「逆劇ヒトラー奪還作戦」の続刊。
替え玉ヒトラーの正体に気づき実体を奪還しようとした主人公、御厨太郎=タンネンベルク大佐は、彼を邪魔に思うヒムラーたちによって常に最前線で戦わされることになる。クルスクの攻防戦では、実戦のテストもされていないパンターやフェルディナントといった戦車を押しつけられるが、小形戦車との併用でソ連軍を防ぎ、奇策を用いて撃退。次いでまわされたイタリア戦線では米軍を市中におびきよせ、泥水をためた堤防の堰を切るという奇策などを用いてこれをよく防ぐ。

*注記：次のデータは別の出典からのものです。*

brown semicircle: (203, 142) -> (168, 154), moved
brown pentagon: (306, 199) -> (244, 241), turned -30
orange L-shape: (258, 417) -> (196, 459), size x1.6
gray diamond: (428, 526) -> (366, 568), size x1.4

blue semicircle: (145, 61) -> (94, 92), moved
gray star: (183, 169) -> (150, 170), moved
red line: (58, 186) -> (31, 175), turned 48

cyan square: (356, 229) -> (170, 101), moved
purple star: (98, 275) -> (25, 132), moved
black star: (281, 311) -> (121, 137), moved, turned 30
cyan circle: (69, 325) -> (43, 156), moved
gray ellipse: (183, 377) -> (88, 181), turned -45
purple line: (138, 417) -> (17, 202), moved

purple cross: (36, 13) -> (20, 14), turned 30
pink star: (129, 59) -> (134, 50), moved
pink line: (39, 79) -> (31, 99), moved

戦国時代編から数えて15冊目。御厨の戦術に失敗はない。それを妨害する味方がいるのみである。戦略通を自認する作者ならではの細かな描写が読みどころで、ファンもそのあたりについているのだと思う。しかし、前巻の感想でも書いたけれど、ドイツ編になってからとにかく一つ一つの戦いをしらみつぶしに描いており、話があまり進まないのは正直いってしんどい。
実体ヒトラーを取りかえし御厨の好きなようになる展開にすると、御厨の障害になるものがなくなるので話を先延ばしにしているのだろうが、この調子ではいつまでたっても話が終わらないぞ。そろそろ区切りのつけどころではないかとも思うのだが。まさかどのような結末にするのか考えていないわけはないと思うが。